**Problem requirements:** Could you copy every line of the data that contains "Найкращі"?

------------------------------------

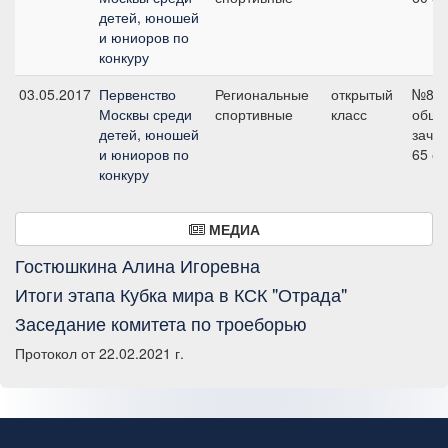
детей, юношей
и юниоров по
конкуру
03.05.2017
Первенство
Региональные
открытый
№8
Москвы среди
спортивные
класс
общи
детей, юношей
зачет
и юниоров по
65 с
конкуру
МЕДИА
Гостюшкина Алина Игоревна
Итоги этапа Кубка мира в КСК "Отрада"
Заседание комитета по троеборью
Протокол от 22.02.2021 г.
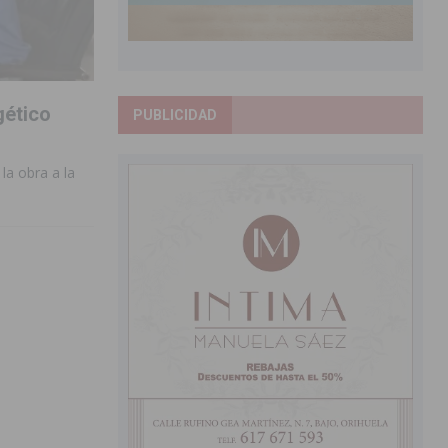
gético
PUBLICIDAD
la obra a la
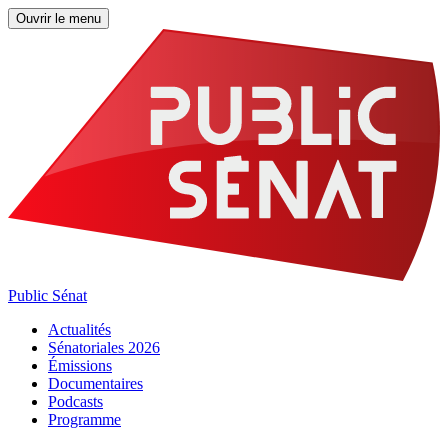
Ouvrir le menu
Public Sénat
Actualités
Sénatoriales 2026
Émissions
Documentaires
Podcasts
Programme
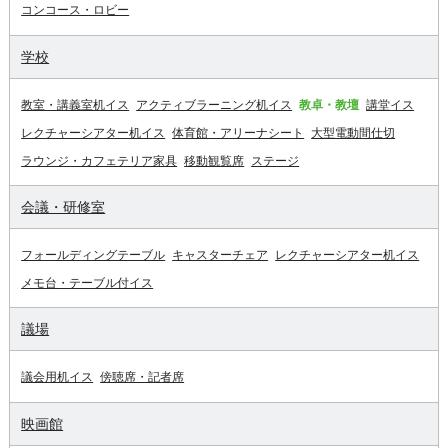
コンコース・ロビー
学校
教室・講義室机イス
アクティブラーニング机イス
教卓・教壇
講堂イス
レクチャーシアター机イス
体育館・アリーナシート
大型電動間仕切
ラウンジ・カフェテリア家具
移動観覧席
ステージ
会議・研修室
フォールディングテーブル
キャスターチェア
レクチャーシアター机イス
メモ台・テーブル付イス
議場
議会用机イス
傍聴席・記者席
映画館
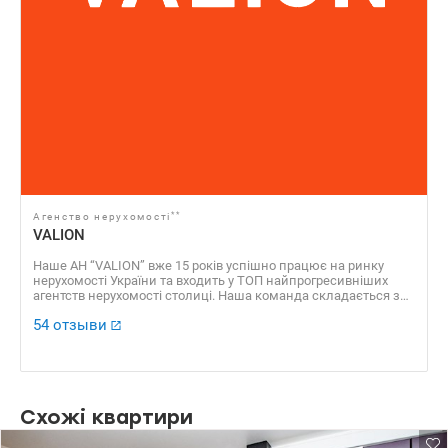
**
Агенство нерухомості
VALION
Наше АН “VALION” вже 15 років успішно працює на ринку
нерухомості України та входить у ТОП найпрогресивніших
агентств нерухомості столиці. Наша команда складається з
професійних агентів, які уклали сотні угод, які отримали
54 отзыви
безліч позитивних відгуків. Доказовою базою нашої
успішності є також численні нагороди, серед яких “ЗА
професіоналізм 2016”, “Найкращі ріелторські компанії України
2016”, “Найкращий Web ресурс ріелторської компанії 2016”, VІІ
Національний рейтинг “Найкращі ріелторські компанії 2013” ​​
та багато інших.
Схожі квартири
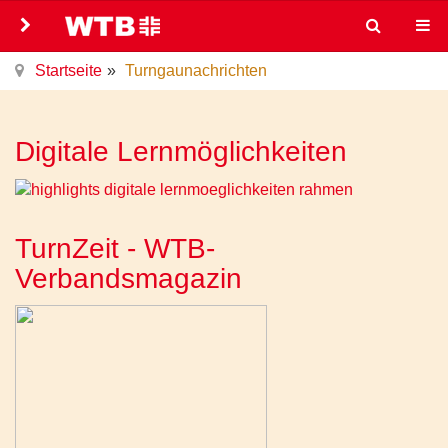
Startseite
Turngaunachrichten
Digitale Lernmöglichkeiten
TurnZeit - WTB-
Verbandsmagazin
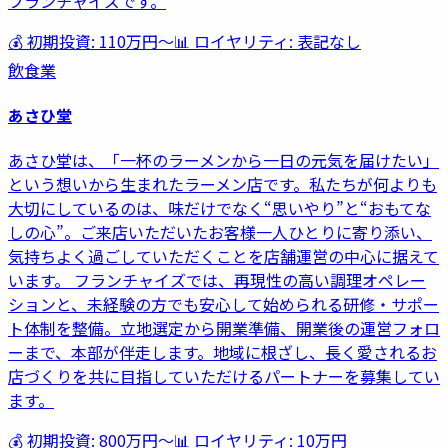
フランチャイズです。
💰 初期投資:
110万円
〜
📊 ロイヤリティ:
表記なし
飲食業
あさひ堂
あさひ堂は、「一杯のラーメンから一日の元気を届けたい」
という想いから生まれたラーメン店です。私たちが何よりも
大切にしているのは、味だけでなく“思いやり”と“おもてな
しの心”。ご来店いただいたお客様一人ひとりに寄り添い、
気持ちよく過ごしていただくことを店舗運営の中心に据えて
います。 フランチャイズでは、再現性の高い調理オペレー
ションと、未経験の方でも安心して始められる研修・サポー
ト体制を整備。立地選定から開業準備、開業後の運営フォロ
ーまで、本部が伴走します。地域に根ざし、長く愛されるお
店づくりを共に目指していただけるパートナーを募集してい
ます。
💰 初期投資:
800万円
〜
📊 ロイヤリティ:
10万円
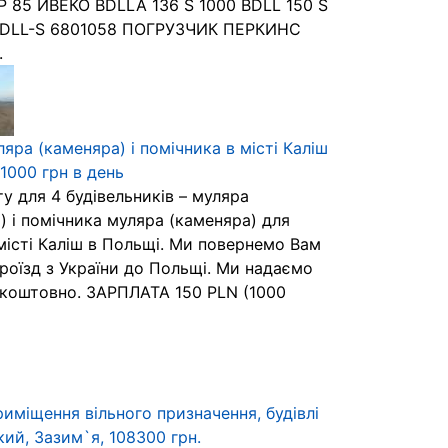
P 85 ИВЕКО BDLLA 136 S 1000 BDLL 150 S
BDLL-S 6801058 ПОГРУЗЧИК ПЕРКИНС
.
яра (каменяра) і помічника в місті Каліш
 1000 грн в день
у для 4 будівельників – муляра
) і помічника муляра (каменяра) для
місті Каліш в Польщі. Ми повернемо Вам
проїзд з України до Польщі. Ми надаємо
коштовно. ЗАРПЛАТА 150 PLN (1000
иміщення вільного призначення, будівлі
ий, Зазим`я, 108300 грн.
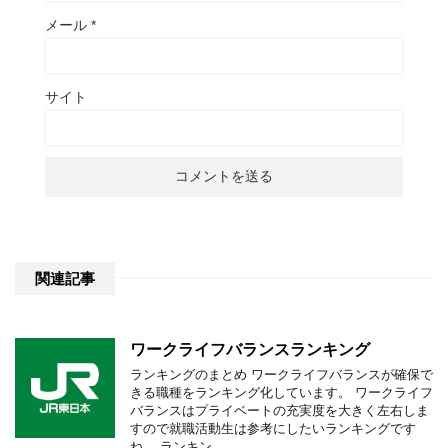
メール
*
サイト
関連記事
ワークライフバランスランキング
ランキングのまとめ ワークライフバランスが確保で
きる職種をランキング化しています。 ワークライフ
バランスはプライベートの充実度を大きく左右しま
すので就職活動生は参考にしたいランキングです
ね。 ランキン …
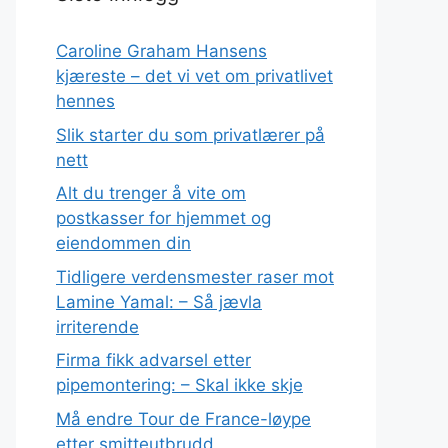
Caroline Graham Hansens
kjæreste – det vi vet om privatlivet
hennes
Slik starter du som privatlærer på
nett
Alt du trenger å vite om
postkasser for hjemmet og
eiendommen din
Tidligere verdensmester raser mot
Lamine Yamal: – Så jævla
irriterende
Firma fikk advarsel etter
pipemontering: – Skal ikke skje
Må endre Tour de France-løype
etter smitteutbrudd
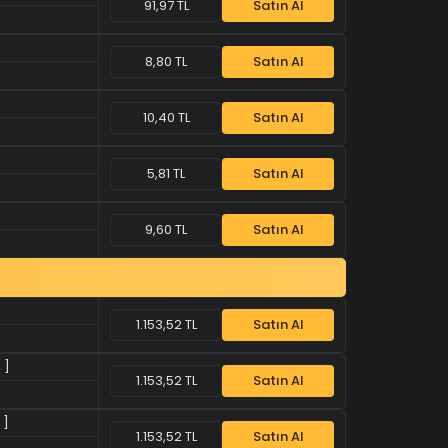
91,97 TL
Satın Al
8,80 TL
Satın Al
10,40 TL
Satın Al
5,81 TL
Satın Al
9,60 TL
Satın Al
1.153,52 TL
Satın Al
 ]
1.153,52 TL
Satın Al
 ]
1.153,52 TL
Satın Al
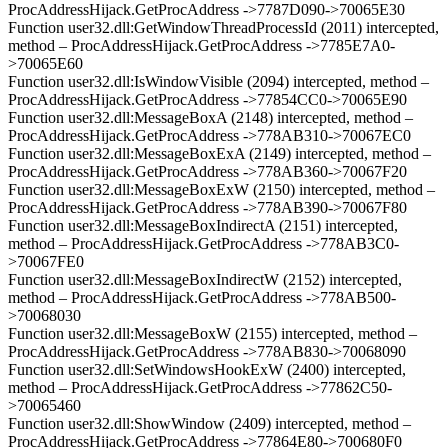
ProcAddressHijack.GetProcAddress ->7787D090->70065E30
Function user32.dll:GetWindowThreadProcessId (2011) intercepted,
method – ProcAddressHijack.GetProcAddress ->7785E7A0-
>70065E60
Function user32.dll:IsWindowVisible (2094) intercepted, method –
ProcAddressHijack.GetProcAddress ->77854CC0->70065E90
Function user32.dll:MessageBoxA (2148) intercepted, method –
ProcAddressHijack.GetProcAddress ->778AB310->70067EC0
Function user32.dll:MessageBoxExA (2149) intercepted, method –
ProcAddressHijack.GetProcAddress ->778AB360->70067F20
Function user32.dll:MessageBoxExW (2150) intercepted, method –
ProcAddressHijack.GetProcAddress ->778AB390->70067F80
Function user32.dll:MessageBoxIndirectA (2151) intercepted,
method – ProcAddressHijack.GetProcAddress ->778AB3C0-
>70067FE0
Function user32.dll:MessageBoxIndirectW (2152) intercepted,
method – ProcAddressHijack.GetProcAddress ->778AB500-
>70068030
Function user32.dll:MessageBoxW (2155) intercepted, method –
ProcAddressHijack.GetProcAddress ->778AB830->70068090
Function user32.dll:SetWindowsHookExW (2400) intercepted,
method – ProcAddressHijack.GetProcAddress ->77862C50-
>70065460
Function user32.dll:ShowWindow (2409) intercepted, method –
ProcAddressHijack.GetProcAddress ->77864E80->700680F0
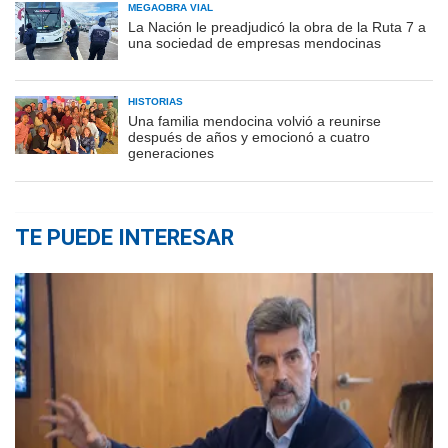
MEGAOBRA VIAL
La Nación le preadjudicó la obra de la Ruta 7 a
una sociedad de empresas mendocinas
HISTORIAS
Una familia mendocina volvió a reunirse
después de años y emocionó a cuatro
generaciones
TE PUEDE INTERESAR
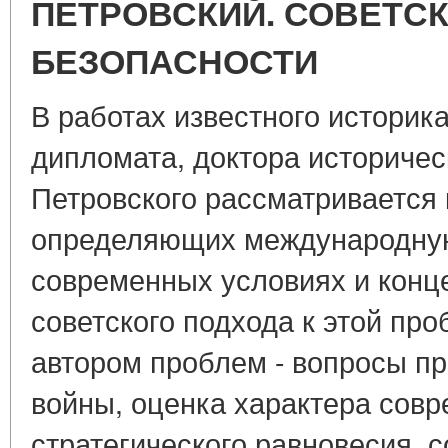
ПЕТРОВСКИЙ. СОВЕТС
БЕЗОПАСНОСТИ
В работах известного историк
дипломата, доктора историческ
Петровского рассматривается 
определяющих международную
современных условиях и конц
советского подхода к этой пр
автором проблем - вопросы п
войны, оценка характера совр
стратегического равновесия, 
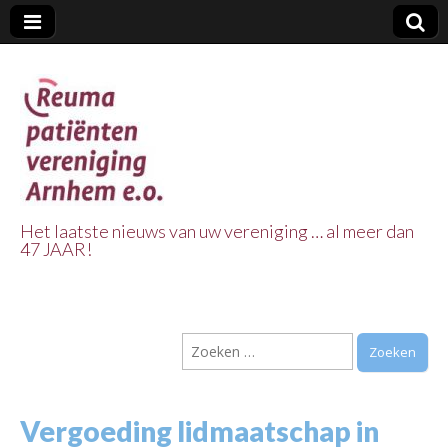
Het laatste nieuws van uw vereniging … al meer dan
47 JAAR!
Reuma Patienten
Vereniging
Zoeken
Arnhem e.o.
naar:
Vergoeding lidmaatschap in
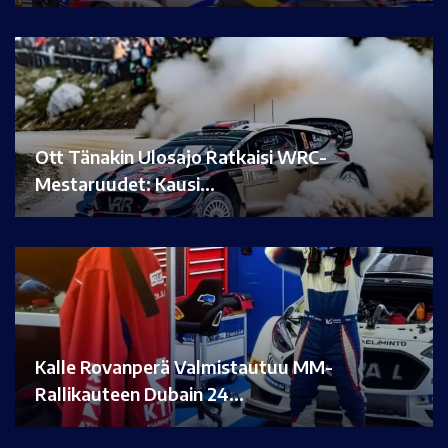
Ott Tänakin Ulosajo Ratkaisi WRC-
Mestaruudet: Kausi…
Kalle Rovanperä Valmistautuu MM-
Rallikauteen Dubain 24…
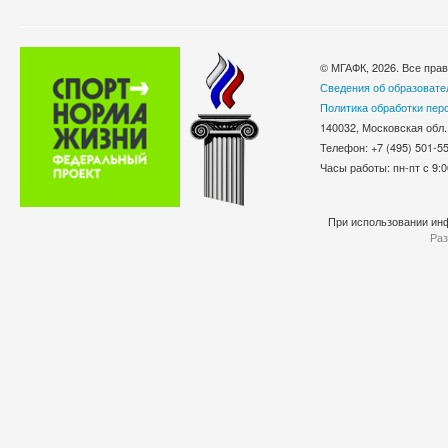
© МГАФК, 2026. Все пра
Сведения об образовате
Политика обработки пер
140032, Московская обл.
Телефон: +7 (495) 501-
Часы работы: пн-пт с 9:0
При использовании инф
Раз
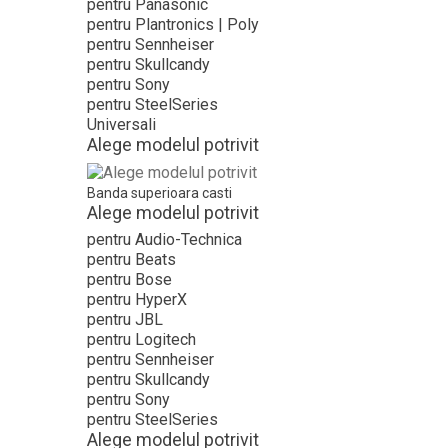
pentru Panasonic
pentru Plantronics | Poly
pentru Sennheiser
pentru Skullcandy
pentru Sony
pentru SteelSeries
Universali
Alege modelul potrivit
Banda superioara casti
Alege modelul potrivit
pentru Audio-Technica
pentru Beats
pentru Bose
pentru HyperX
pentru JBL
pentru Logitech
pentru Sennheiser
pentru Skullcandy
pentru Sony
pentru SteelSeries
Alege modelul potrivit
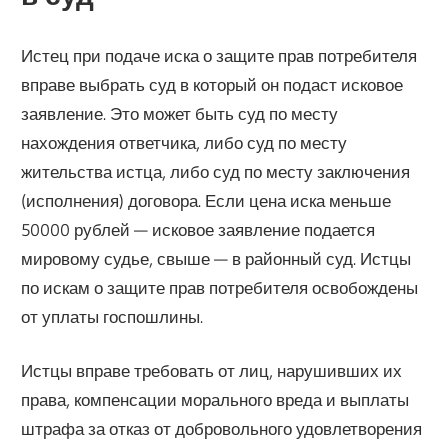
Истец при подаче иска о защите прав потребителя
вправе выбрать суд в который он подаст исковое
заявление. Это может быть суд по месту
нахождения ответчика, либо суд по месту
жительства истца, либо суд по месту заключения
(исполнения) договора. Если цена иска меньше
50000 рублей — исковое заявление подается
мировому судье, свыше — в районный суд. Истцы
по искам о защите прав потребителя освобождены
от уплаты госпошлины.
Истцы вправе требовать от лиц, нарушивших их
права, компенсации морального вреда и выплаты
штрафа за отказ от добровольного удовлетворения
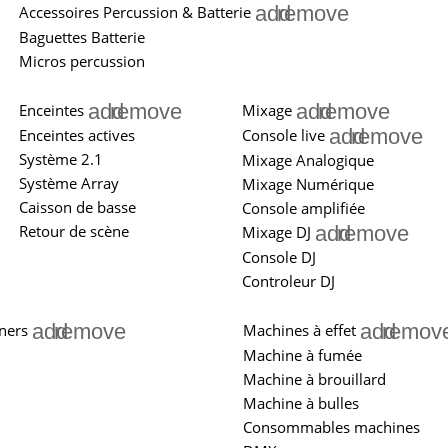
add
remove
Accessoires Percussion & Batterie
Baguettes Batterie
Micros percussion
add
remove
add
remove
Enceintes
Mixage
add
remove
Enceintes actives
Console live
Système 2.1
Mixage Analogique
Système Array
Mixage Numérique
Caisson de basse
Console amplifiée
add
remove
Retour de scène
Mixage DJ
Console DJ
Controleur DJ
add
remove
add
remov
ners
Machines à effet
Machine à fumée
Machine à brouillard
Machine à bulles
Consommables machines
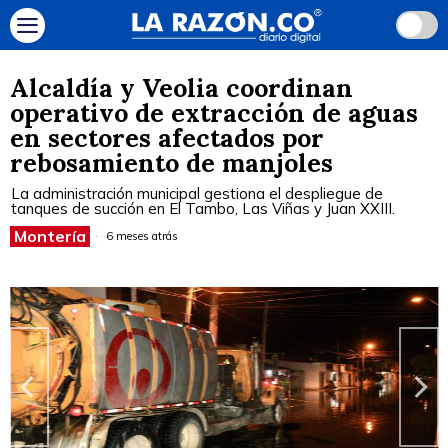
Alcaldía y Veolia coordinan
operativo de extracción de aguas
en sectores afectados por
rebosamiento de manjoles
La administración municipal gestiona el despliegue de
tanques de succión en El Tambo, Las Viñas y Juan XXIII.
Montería
6 meses atrás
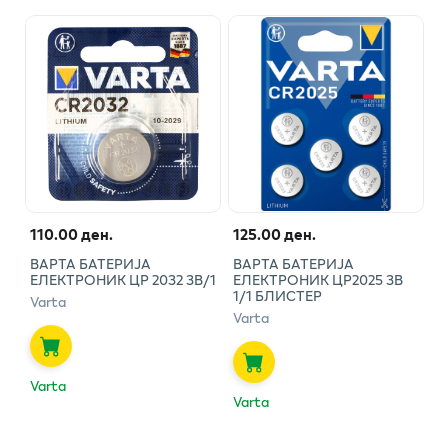
110.00 ден.
125.00 ден.
ВАРТА БАТЕРИЈА
ВАРТА БАТЕРИЈА
ЕЛЕКТРОНИК ЦР 2032 3В/1
ЕЛЕКТРОНИК ЦР2025 3В
1/1 БЛИСТЕР
Varta
Varta
Varta
Varta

------------------------------------

**Exercise answer:**
професіоналізм 2016”, “Найкращі ріелторські компанії України
Національний рейтинг “Найкращі ріелторські компанії 2013” ​​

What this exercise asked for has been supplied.